Seplat is less exposed to convertibility risk given most of its revenue are paid in dollars. However, its export dollar oil revenue are required to be repatriated back into Nigeria within 90 days of receipt, after which Seplat can transfer these US dollar funds back into offshore bank accounts. To date Seplat has had no restrictions imposed from Central Bank of Nigeria and the company targets to have 70% of total cash balances in USD and 70% of that in offshore accounts. Seplat’s $650 million senior unsecured notes are due in 2026 and the company has a good liquidity profile supported by $305 million of cash on balance sheet and full access to the $350 million undrawn revolving credit facility as of September 2022.
DCP’s high proportion of dollar debt in the capital structure exposes the company to currency convertibility risk. While DCP continues to grow its dollar revenue through exports and repatriations of dollar cash flow from its other African operations, it is still reliant on the Central Bank of Nigeria for dollars, which remains restricted. The company’s liquidity profile is adequate but is exposed to ongoing refinancing risks because of the large portion of short term debt equal to NGN326 billion, representing 60% of total debt as of 30 June 2022. DCP benefits from strong cash flow generation with cash balances of NGN194 billion as of 30 June 2022.
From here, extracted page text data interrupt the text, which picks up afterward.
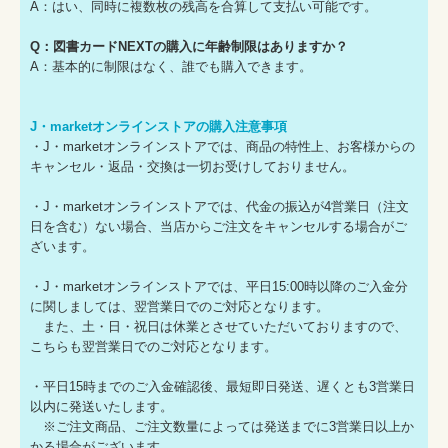
A：はい、同時に複数枚の残高を合算して支払い可能です。
Q：図書カードNEXTの購入に年齢制限はありますか？
A：基本的に制限はなく、誰でも購入できます。
J・marketオンラインストアの購入注意事項
・J・marketオンラインストアでは、商品の特性上、お客様からの
キャンセル・返品・交換は一切お受けしておりません。
・J・marketオンラインストアでは、代金の振込が4営業日（注文
日を含む）ない場合、当店からご注文をキャンセルする場合がご
ざいます。
・J・marketオンラインストアでは、平日15:00時以降のご入金分
に関しましては、翌営業日でのご対応となります。
また、土・日・祝日は休業とさせていただいておりますので、
こちらも翌営業日でのご対応となります。
・平日15時までのご入金確認後、最短即日発送、遅くとも3営業日
以内に発送いたします。
※ご注文商品、ご注文数量によっては発送までに3営業日以上か
かる場合がございます。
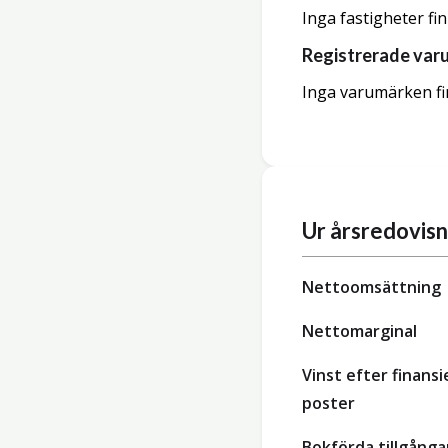
Inga fastigheter fi
Registrerade var
Inga varumärken fi
Ur årsredovis
Nettoomsättning
Nettomarginal
Vinst efter finansi
poster
Bokförda tillgånga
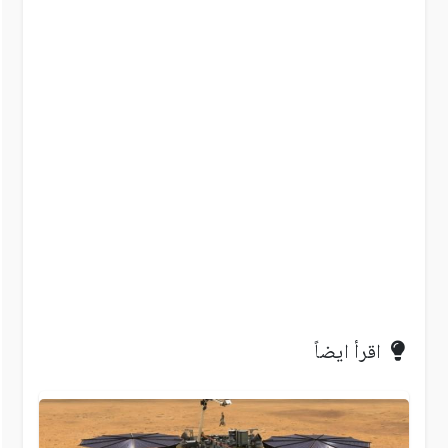
اقرأ ايضاً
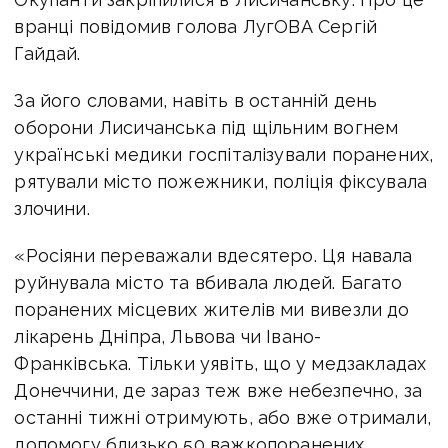
вранці повідомив голова ЛугОВА Сергій
Гайдай.
За його словами, навіть в останній день
оборони Лисичанська під щільним вогнем
українські медики госпіталізували поранених,
рятували місто пожежники, поліція фіксувала
злочини.
«Росіяни переважали вдесятеро. Ця навала
руйнувала місто та вбивала людей. Багато
поранених місцевих жителів ми вивезли до
лікарень Дніпра, Львова чи Івано-
Франківська. Тільки уявіть, що у медзакладах
Донеччини, де зараз теж вже небезпечно, за
останні тижні отримують, або вже отримали,
допомогу близько 50 важкопоранених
For IHS, the downgrade also reflects exposure to currency convertibility risk, which over time will weaken the company’s liquidity position if it is unable for a prolonged period of time, to upstream cash flow generated in Nigeria to the group level. IHS earns around 67% of its EBITDA from Nigeria, which is denominated in naira. IHS’ contracts are either dollar-linked or have naira CPI pricing escalators that allow the company to pass through most of the cost inflation or currency depreciation it is exposed to. Nevertheless, the fact that revenues are invoiced in naira exposes the company to dollar shortages in the country and the resulting convertibility risk. IHS serves its dollar bonds through cash upstreamed to the group by its international operations, the largest one of which are in Nigeria. During the six months to June 2022, IHS upstreamed $147 million of cash from Nigeria, in addition to regular upstreams from other operating companies. Liquidity remains good and is supported by a cash balance of around $500 million outside of Nigeria as well as a $270 million fully available liquidity facility, which Moody’s expects will provide the company with adequate liquidity for the next 2-3 years, even in case it was unable to upstream any cash flow from Nigeria over this timeframe.